May in Ayemenem is a hot, brooding month. The days are long and humid.
November in Weissenfels is a cold, brooding month. The days are short and stormy.
One eggman,
two eggmen,
fat walrus,
coo coo cachoo.
In this corner...
in this corner...
AMANAP LANAC A NALP A NAM A
(Try to read it backwards and/or change the spaces)
Wallenstein's Monster
Young Wallenstein
Wallenstein's Bride
A word which rhymes with duck and begins with an F?
Firetruck.
Foretruck.
The drain of brains takes place mainly in Spain.
BRAINSTORM EXERCISE
ere
quaff
rout (or, put to rout)
cahoots
writhe (like a trampled snake)
peruse
fens
partisan
roquelaure
asunder
dithyramb
enthrall
raconteur (raconteuse)
outré
maelstrom
trifle
platitude
ruse (ruse de guerre)
in sooth
ennui
usurp
pique
dirge
fête
accoutrements
Ere I finish this style exercise, you readers will find out that I am a person of those who quaff life in long draughts, putting to rout all those thoughts unpleasant that are in cahoots with my darkest subconscious, where they writhe like trampled snakes. Hence, I have sought to peruse more than one interesting literary oeuvre, steering clear of the swampy fens of the mainstream, partisan of high culture and forgotten poetry as I am. Readers may picture me, thus, in a tricorn and roquelaure, torn asunder from the 'verse which is my home and birthplace, now chanting a dithyramb to enthrall potential fellow readers, a raconteuse of unpredictable events, which may now seem pedestrian made exceedingly outré, now a maelstrom that absorbs every single lapalissade and platitude in existence, now rather a trifle, and now a ruse, in sooth, crafted with such skill that you, dear readers, have surely fallen for it. Such is the extent of my war on ennui, which relentlessly attempts to usurp my consciousness, and thus, this is one of the events that pique me the most, even more than mezzo women singing dirges. Therefore, I invite you to a fête of composing style exercises, taking for guidelines all the accoutrements of littérature potentielle.
Ere the request for that long-expected reinstatement came, Albrecht von Wallenstein had foreseen that there was no other outcome.
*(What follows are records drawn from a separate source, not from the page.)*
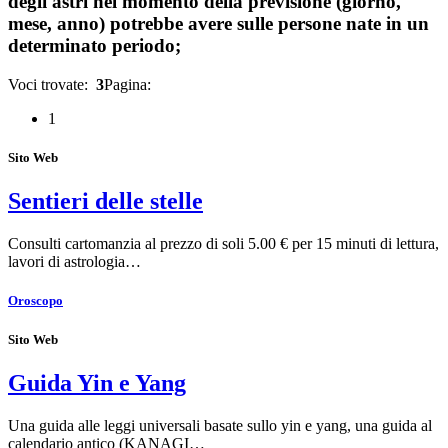
degli astri nel momento della previsione (giorno,
mese, anno) potrebbe avere sulle persone nate in un
determinato periodo;
Voci trovate:
3
Pagina:
1
Sito Web
Sentieri delle stelle
Consulti cartomanzia al prezzo di soli 5.00 € per 15 minuti di lettura,
lavori di astrologia…
Oroscopo
Sito Web
Guida Yin e Yang
Una guida alle leggi universali basate sullo yin e yang, una guida al
calendario antico (KANAGI…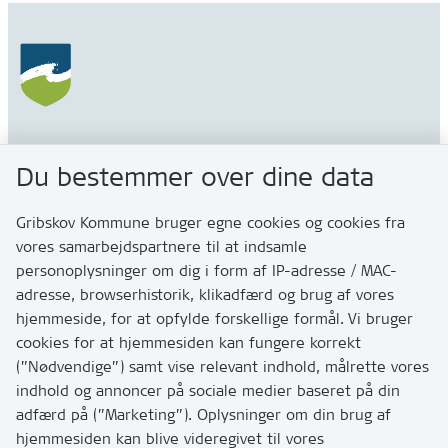
Gribskov Kommune
Du bestemmer over dine data
Rådhusvej 3
3200 Helsinge
Gribskov Kommune bruger egne cookies og cookies fra
vores samarbejdspartnere til at indsamle
personoplysninger om dig i form af IP-adresse / MAC-
Kontakt
adresse, browserhistorik, klikadfærd og brug af vores
Skriv til os via Digital Post
hjemmeside, for at opfylde forskellige formål. Vi bruger
Har du brug for at komme i kontakt med os? Se her
cookies for at hjemmesiden kan fungere korrekt
hvordan
(”Nødvendige”) samt vise relevant indhold, målrette vores
Tip os om huller i vejen eller andet
indhold og annoncer på sociale medier baseret på din
adfærd på (”Marketing”). Oplysninger om din brug af
T:
7249 6000
hjemmesiden kan blive videregivet til vores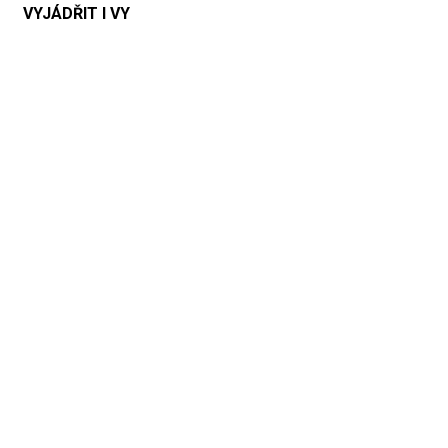
VYJÁDŘIT I VY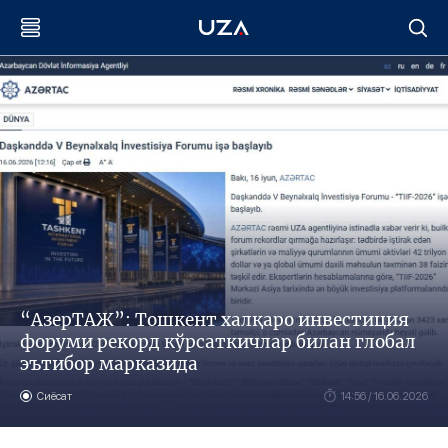
“АзерТАЖ”: Тошкент халқаро инвестиция
форуми рекорд кўрсаткичлар билан глобал
эътибор марказида
Сиёсат
14:56 / 16.06.2026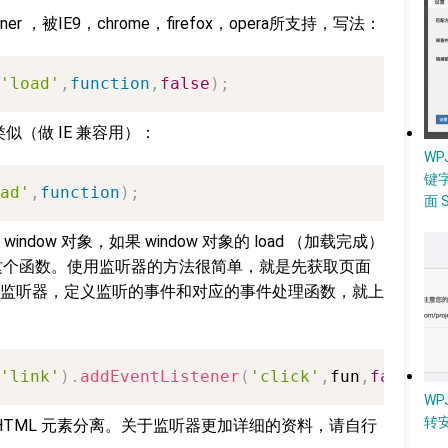
ener ，被IE9，chrome，firefox，opera所支持，写法：
'load'
,
function
,
false
)
;
效果类似（做 IE 兼容用）：
W
键
ad'
,
function
)
;
面 
dow 对象，如果 window 对象的 load （加载完成）
on 这个函数。使用监听器的方法很简单，就是先获取页面
监听器，定义监听的事件和对应的事件处理函数，就上
'link'
)
.
addEventListener
(
'click'
,
fun
,
false
)
;
WP
转
t 与 HTML 元素分离。关于监听器更加详细的资料，请自行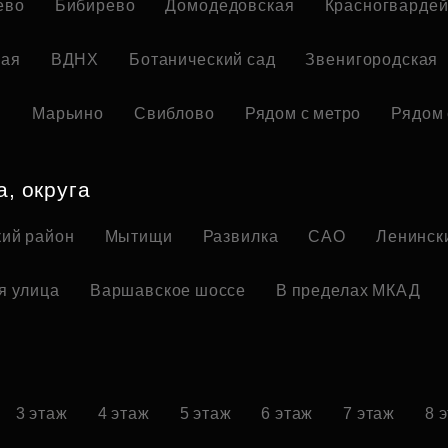
ево
Бибирево
Домодедовская
Красногвардей
кая
ВДНХ
Ботанический сад
Звенигородская
я
Марьино
Свиблово
Рядом с метро
Рядом 
а, округа
ий район
Мытищи
Развилка
САО
Ленинск
я улица
Варшавское шоссе
В пределах МКАД
3 этаж
4 этаж
5 этаж
6 этаж
7 этаж
8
The Elector of Saxony could quaff his tankards of dark ale in peace once more, ever since the Catholic League had been put to rout. Slightly against their will, both the Northern Electors were now in cahoots with the King of Sweden. In more recent times, half a year later, a racked Count of Tilly had writhed feverishly on his bed for two weeks, and now he was still. The upstart was perusing those so expected tidings, relishing them as if he were sinking into some miry fens, thinking of the fact that Pappenheim and all his other former partisans would return to his side after his rival's demise. Checking his scarlet roquelaure for imperfections of any kind, quietly chanting an ironic dithyramb to himself (like any raconteur of eerie events), still dressed in the usual outré fashion which made anyone recognize the Duke of Friedland from vast distances, Wallenstein was completely absorbed as if by a maelstrom. The Kaiser's request was by no means a trifle, and Albrecht's own convoluted ruse to bring Jean t'Serclaes to the ground had, in sooth, succeeded to such a degree that its own author had not even expected. The ages of ennui had finally come to an expected end, for the seventy-something Walloon who had usurped Wallenstein's position had left the stage in one of the most painful ways... which would never pique the Duke of Friedland. "Let them sing their Dies irae and De profundis and their other tiresome Catholic dirges!" This was a day for the shire of Friedland, the foremost reach in the Kingdom of Bohemia, to revel at least with a fête, before the host that was to be under his command would lead Albrecht to discard his research and charts and, once more, get accustomed to all the cold and hard, lethal accoutrements of warfare.